Below are some entries; state how many of their lines contain the word "حضور", with nothing else in the reply.

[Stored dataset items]

--------

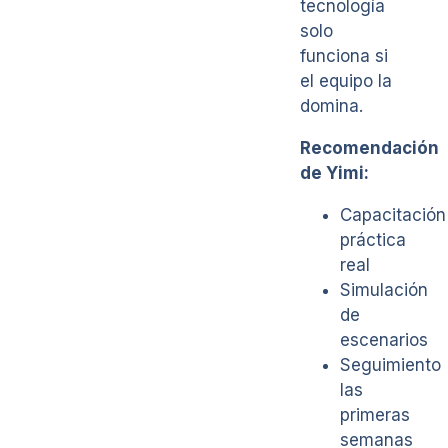
tecnología
solo
funciona si
el equipo la
domina.
Recomendación
de Yimi:
Capacitación
práctica
real
Simulación
de
escenarios
Seguimiento
las
primeras
semanas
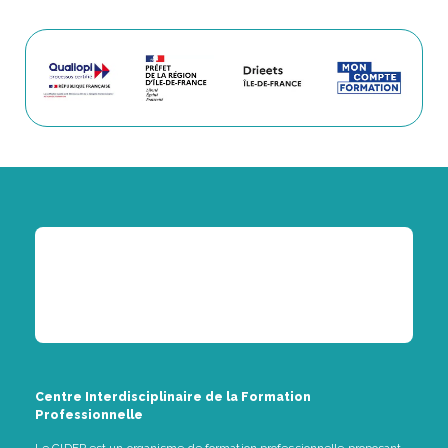
Centre Interdisciplinaire de la Formation
Professionnelle
Le CIDFP est un organisme de formation professionnelle proposant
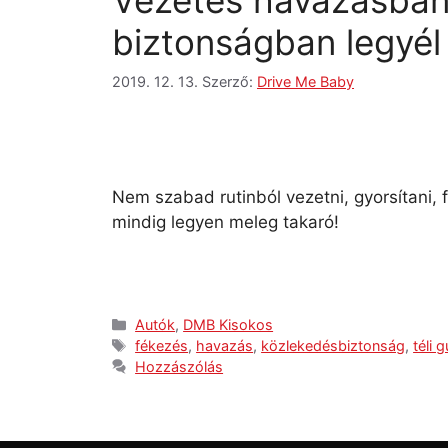
Vezetés havazásban
biztonságban legyél
2019. 12. 13.
Szerző:
Drive Me Baby
Nem szabad rutinból vezetni, gyorsítani,
mindig legyen meleg takaró!
Autók
,
DMB Kisokos
fékezés
,
havazás
,
közlekedésbiztonság
,
téli 
Hozzászólás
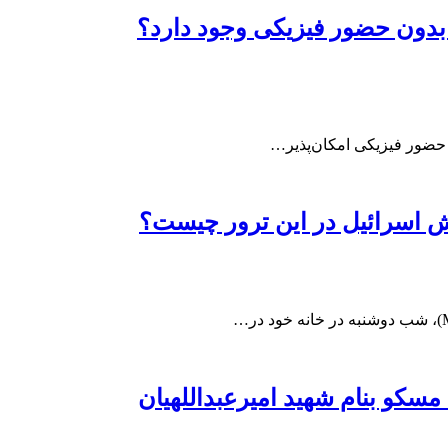
 بدون حضور فیزیکی وجود دارد؟
ه حضور فیزیکی امکان‌پذیر…
قش اسرائیل در این ترور چیست؟
سکو بنام شهید امیرعبداللهیان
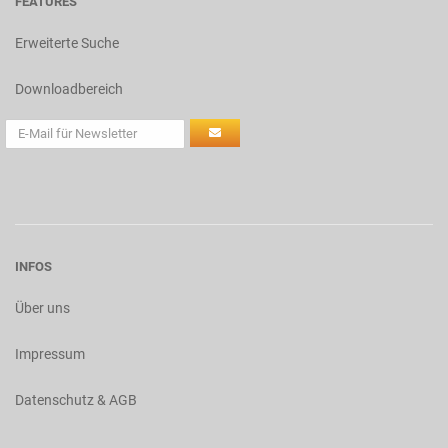
FEATURES
Erweiterte Suche
Downloadbereich
INFOS
Über uns
Impressum
Datenschutz & AGB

--------

### Your solution
2